▶ _Supplied information_:

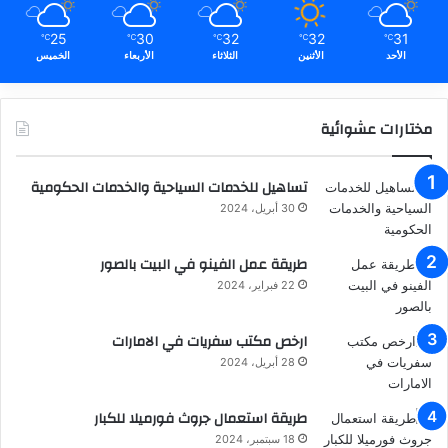
25
30
32
32
31
℃
℃
℃
℃
℃
الأحد
الأثنين
الثلاثاء
الأربعاء
الخميس
مختارات عشوائية
تساهيل للخدمات السياحية والخدمات الحكومية
30 أبريل، 2024
طريقة عمل الفينو في البيت بالصور
22 فبراير، 2024
ارخص مكتب سفريات في الامارات
28 أبريل، 2024
طريقة استعمال جروث فورميلا للكبار
18 سبتمبر، 2024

▶ _What is expected_: The output has to match the data above line for line, except that pictures are dropped.

▶ _Answer below_:
25
30
32
32
31
℃
℃
℃
℃
℃
الأحد
الأثنين
الثلاثاء
الأربعاء
الخميس
مختارات عشوائية
تساهيل للخدمات السياحية والخدمات الحكومية
30 أبريل، 2024
طريقة عمل الفينو في البيت بالصور
22 فبراير، 2024
ارخص مكتب سفريات في الامارات
28 أبريل، 2024
طريقة استعمال جروث فورميلا للكبار
18 سبتمبر، 2024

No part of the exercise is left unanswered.